__YOUR GOAL__. Every record that follows should be copied exactly. No picture belongs in the copy.

__PROVIDED MATERIAL__.

________

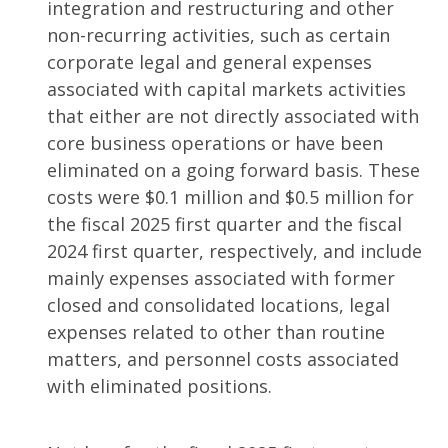
integration and restructuring and other
non-recurring activities, such as certain
corporate legal and general expenses
associated with capital markets activities
that either are not directly associated with
core business operations or have been
eliminated on a going forward basis. These
costs were $0.1 million and $0.5 million for
the fiscal 2025 first quarter and the fiscal
2024 first quarter, respectively, and include
mainly expenses associated with former
closed and consolidated locations, legal
expenses related to other than routine
matters, and personnel costs associated
with eliminated positions.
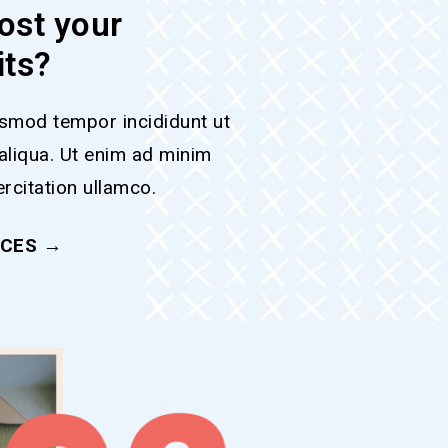
ost your
its?
smod tempor incididunt ut
aliqua. Ut enim ad minim
rcitation ullamco.
ICES →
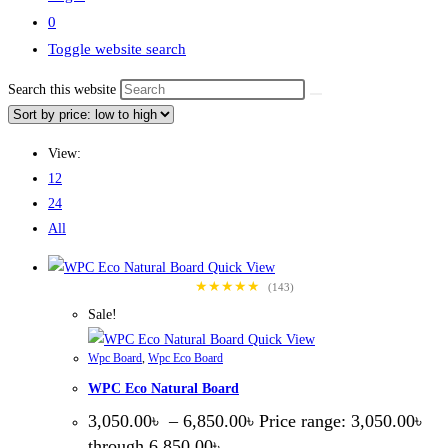
0
Toggle website search
Search this website
View:
12
24
All
Quick View
★★★★★
(143)
Sale!
Quick View
Wpc Board
,
Wpc Eco Board
WPC Eco Natural Board
3,050.00
৳
–
6,850.00
৳
Price range: 3,050.00৳
through 6,850.00৳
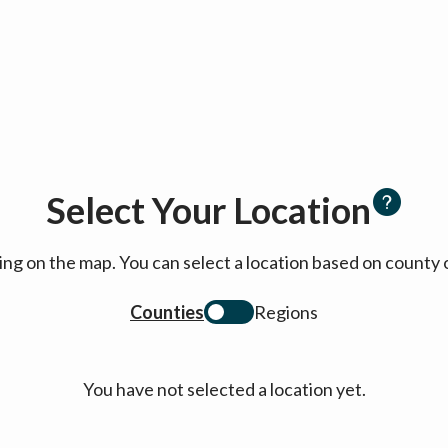
Select Your Location
cking on the map. You can select a location based on coun
Counties
Regions
You have not selected a location yet.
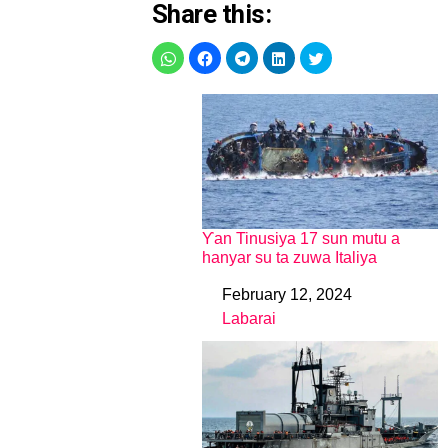
Share this:
Ƴan Tinusiya 17 sun mutu a
hanyar su ta zuwa Italiya
February 12, 2024
Date
Labarai
In relation to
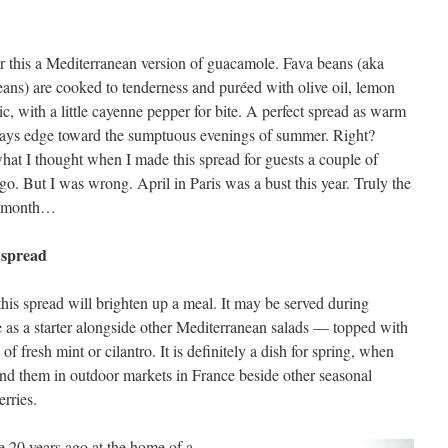
r this a Mediterranean version of guacamole. Fava beans (aka
ans) are cooked to tenderness and puréed with olive oil, lemon
ic, with a little cayenne pepper for bite. A perfect spread as warm
days edge toward the sumptuous evenings of summer. Right?
hat I thought when I made this spread for guests a couple of
o. But I was wrong. April in Paris was a bust this year. Truly the
t month…
 spread
this spread will brighten up a meal. It may be served during
ble as a starter alongside other Mediterranean salads — topped with
 fresh mint or cilantro. It is definitely a dish for spring, when
ind them in outdoor markets in France beside other seasonal
rries.
e 20 years ago at the home of a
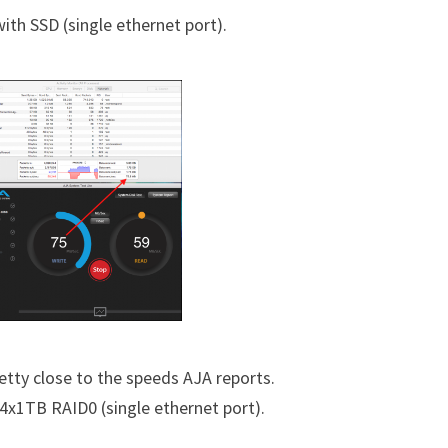
th SSD (single ethernet port).
retty close to the speeds AJA reports.
x1TB RAID0 (single ethernet port).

________

__RESPONSE TO THE TASK__.
integration and restructuring and other
non-recurring activities, such as certain
corporate legal and general expenses
associated with capital markets activities
that either are not directly associated with
core business operations or have been
eliminated on a going forward basis. These
costs were $0.1 million and $0.5 million for
the fiscal 2025 first quarter and the fiscal
2024 first quarter, respectively, and include
mainly expenses associated with former
closed and consolidated locations, legal
expenses related to other than routine
matters, and personnel costs associated
with eliminated positions.
ost your
its?
smod tempor incididunt ut
aliqua. Ut enim ad minim
rcitation ullamco.
ICES →
0
Toggle website search
Search this website
View:
12
24
All
Quick View
★★★★★
(143)
Sale!
Quick View
Wpc Board
,
Wpc Eco Board
WPC Eco Natural Board
3,050.00
৳
–
6,850.00
৳
Price range: 3,050.00৳
through 6,850.00৳
Select Your Location
cking on the map. You can select a location based on coun
Counties
Regions
You have not selected a location yet.
Share this:
Ƴan Tinusiya 17 sun mutu a
hanyar su ta zuwa Italiya
February 12, 2024
Date
Labarai
In relation to
r this a Mediterranean version of guacamole. Fava beans (aka
ans) are cooked to tenderness and puréed with olive oil, lemon
ic, with a little cayenne pepper for bite. A perfect spread as warm
days edge toward the sumptuous evenings of summer. Right?
hat I thought when I made this spread for guests a couple of
o. But I was wrong. April in Paris was a bust this year. Truly the
t month…
 spread
this spread will brighten up a meal. It may be served during
ble as a starter alongside other Mediterranean salads — topped with
 fresh mint or cilantro. It is definitely a dish for spring, when
ind them in outdoor markets in France beside other seasonal
rries.
e 20 years ago at the home of a
th SSD (single ethernet port).
retty close to the speeds AJA reports.
x1TB RAID0 (single ethernet port).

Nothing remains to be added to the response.